Here at We ❤ Health Literacy Headquarters, periods are our second favorite punctuation mark. (You’ll always be first in our heart, em dash!) But that’s not what we’re talking about today. We’re here to chat about the other kind of period — the menstrual kind.
As you know, dear readers, we always aim to use clear and accurate language to talk about bodies — even some of those, ahem, less elegant functions — and periods are no exception. Check out these tips:
- Stick to plain language words like “period.” “Menstruation” is a bit much, so just call it a period when you can. In more in-depth materials, where “menstruation” and “menstrual” may be need-to-know terms, be sure to include a definition. We ❤ this one from Planned Parenthood: “Menstruation — aka having your period — is when blood and tissue from your uterus comes out of your vagina. It usually happens every month.”
- Skip the euphemisms. When you’re texting your BFF, feel free to talk about “a visit from Aunt Flo” or “that time of the month.” But these terms may not be clear to everyone, so we generally leave them out of our health materials. Speaking of which…

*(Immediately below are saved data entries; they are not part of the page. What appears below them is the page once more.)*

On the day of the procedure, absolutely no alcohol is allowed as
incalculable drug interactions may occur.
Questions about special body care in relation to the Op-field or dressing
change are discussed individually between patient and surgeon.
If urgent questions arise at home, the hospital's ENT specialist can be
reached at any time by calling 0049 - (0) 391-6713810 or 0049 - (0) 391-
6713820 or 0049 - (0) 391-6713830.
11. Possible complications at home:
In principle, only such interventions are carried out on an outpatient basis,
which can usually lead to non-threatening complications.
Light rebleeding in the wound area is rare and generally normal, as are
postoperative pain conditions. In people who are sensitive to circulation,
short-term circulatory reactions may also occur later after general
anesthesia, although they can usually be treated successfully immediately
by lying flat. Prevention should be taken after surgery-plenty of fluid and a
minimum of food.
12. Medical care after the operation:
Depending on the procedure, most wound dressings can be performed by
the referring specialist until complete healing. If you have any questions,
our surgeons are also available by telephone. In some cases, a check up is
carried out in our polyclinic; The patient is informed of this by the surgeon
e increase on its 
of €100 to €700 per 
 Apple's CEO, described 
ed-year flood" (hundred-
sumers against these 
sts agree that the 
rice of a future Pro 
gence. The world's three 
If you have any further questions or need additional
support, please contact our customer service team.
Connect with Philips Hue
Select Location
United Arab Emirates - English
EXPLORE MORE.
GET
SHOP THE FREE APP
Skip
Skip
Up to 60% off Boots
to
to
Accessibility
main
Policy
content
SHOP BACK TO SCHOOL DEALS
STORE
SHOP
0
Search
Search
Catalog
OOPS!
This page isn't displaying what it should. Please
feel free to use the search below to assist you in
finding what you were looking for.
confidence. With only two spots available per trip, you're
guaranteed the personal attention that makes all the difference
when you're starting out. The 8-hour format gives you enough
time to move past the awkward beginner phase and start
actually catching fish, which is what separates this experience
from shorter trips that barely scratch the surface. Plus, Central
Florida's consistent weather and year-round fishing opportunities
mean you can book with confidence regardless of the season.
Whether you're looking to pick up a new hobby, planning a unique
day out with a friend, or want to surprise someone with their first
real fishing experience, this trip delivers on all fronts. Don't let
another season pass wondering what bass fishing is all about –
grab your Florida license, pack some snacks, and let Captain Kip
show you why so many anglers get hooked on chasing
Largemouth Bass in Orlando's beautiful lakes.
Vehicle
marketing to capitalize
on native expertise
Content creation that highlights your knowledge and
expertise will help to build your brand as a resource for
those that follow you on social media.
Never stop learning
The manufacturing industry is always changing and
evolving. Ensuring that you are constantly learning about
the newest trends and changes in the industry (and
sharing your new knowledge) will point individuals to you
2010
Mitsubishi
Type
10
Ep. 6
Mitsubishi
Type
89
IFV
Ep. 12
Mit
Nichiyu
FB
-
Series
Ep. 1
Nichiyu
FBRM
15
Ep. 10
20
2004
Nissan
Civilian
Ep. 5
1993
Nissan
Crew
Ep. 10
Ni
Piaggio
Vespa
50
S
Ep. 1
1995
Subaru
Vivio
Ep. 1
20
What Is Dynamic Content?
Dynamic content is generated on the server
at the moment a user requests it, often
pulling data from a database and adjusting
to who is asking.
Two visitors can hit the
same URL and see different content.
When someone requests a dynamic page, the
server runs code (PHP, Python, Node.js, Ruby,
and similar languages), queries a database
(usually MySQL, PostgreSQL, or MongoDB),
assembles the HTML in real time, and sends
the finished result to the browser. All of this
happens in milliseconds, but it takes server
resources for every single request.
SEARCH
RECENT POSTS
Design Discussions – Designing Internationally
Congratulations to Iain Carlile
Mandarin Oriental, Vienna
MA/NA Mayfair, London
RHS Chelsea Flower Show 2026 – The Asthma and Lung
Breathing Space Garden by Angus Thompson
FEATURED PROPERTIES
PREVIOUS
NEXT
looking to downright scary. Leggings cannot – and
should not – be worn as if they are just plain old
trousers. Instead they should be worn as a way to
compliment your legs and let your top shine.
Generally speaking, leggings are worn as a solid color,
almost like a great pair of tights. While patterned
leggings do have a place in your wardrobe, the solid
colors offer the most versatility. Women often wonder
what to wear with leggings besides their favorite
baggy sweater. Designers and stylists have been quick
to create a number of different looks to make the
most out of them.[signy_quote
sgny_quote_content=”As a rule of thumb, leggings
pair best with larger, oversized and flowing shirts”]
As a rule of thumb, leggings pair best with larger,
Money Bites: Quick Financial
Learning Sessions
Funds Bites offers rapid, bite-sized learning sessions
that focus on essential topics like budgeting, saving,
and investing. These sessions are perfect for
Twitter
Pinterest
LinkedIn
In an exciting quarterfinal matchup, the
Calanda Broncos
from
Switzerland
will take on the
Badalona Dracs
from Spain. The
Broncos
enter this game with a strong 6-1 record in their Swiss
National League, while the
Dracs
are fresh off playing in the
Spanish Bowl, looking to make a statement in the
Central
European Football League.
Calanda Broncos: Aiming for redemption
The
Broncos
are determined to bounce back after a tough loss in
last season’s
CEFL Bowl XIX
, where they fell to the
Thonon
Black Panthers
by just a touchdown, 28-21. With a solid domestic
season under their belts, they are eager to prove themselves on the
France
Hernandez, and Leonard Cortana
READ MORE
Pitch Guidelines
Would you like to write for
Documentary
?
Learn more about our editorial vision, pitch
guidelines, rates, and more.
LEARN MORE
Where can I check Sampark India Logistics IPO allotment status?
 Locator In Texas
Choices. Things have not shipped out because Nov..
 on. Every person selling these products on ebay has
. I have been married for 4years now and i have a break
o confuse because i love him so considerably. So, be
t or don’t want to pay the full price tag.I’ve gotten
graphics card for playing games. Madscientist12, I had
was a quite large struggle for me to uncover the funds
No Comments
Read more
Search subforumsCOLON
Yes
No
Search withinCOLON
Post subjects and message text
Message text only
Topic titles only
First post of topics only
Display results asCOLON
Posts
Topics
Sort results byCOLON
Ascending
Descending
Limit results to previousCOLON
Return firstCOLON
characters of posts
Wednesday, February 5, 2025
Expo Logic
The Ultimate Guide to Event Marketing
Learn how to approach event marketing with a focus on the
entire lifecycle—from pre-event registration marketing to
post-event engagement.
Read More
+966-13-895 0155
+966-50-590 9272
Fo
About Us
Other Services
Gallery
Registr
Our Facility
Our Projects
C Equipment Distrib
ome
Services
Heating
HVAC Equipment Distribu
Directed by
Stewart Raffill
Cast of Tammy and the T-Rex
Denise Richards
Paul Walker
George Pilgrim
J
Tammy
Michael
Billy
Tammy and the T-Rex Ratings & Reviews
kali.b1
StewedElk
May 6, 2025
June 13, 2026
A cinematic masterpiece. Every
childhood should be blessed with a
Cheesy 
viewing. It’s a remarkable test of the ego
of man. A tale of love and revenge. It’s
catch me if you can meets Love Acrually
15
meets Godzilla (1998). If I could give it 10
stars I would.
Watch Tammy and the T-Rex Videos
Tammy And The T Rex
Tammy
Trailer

- Know your audience. In particular, attitudes around periods vary a lot in different cultures. When in doubt, test with your intended audience to make sure your content resonates.
- Leave “feminine” out of it. Equating periods with womanhood is not a good look. There are plenty of women who don’t have periods — because they are transgender, take certain medicines, or have a health condition like PCOS (polycystic ovary syndrome) or low body weight. And there are plenty of transgender men and non-binary people who do have them. Plus, gendered terms like “feminine products” are way less clear than alternatives like… wait for it… “pads and tampons.”
The bottom line: When writing about menstruation, choose clear, plain language terms that everyone can understand. Period.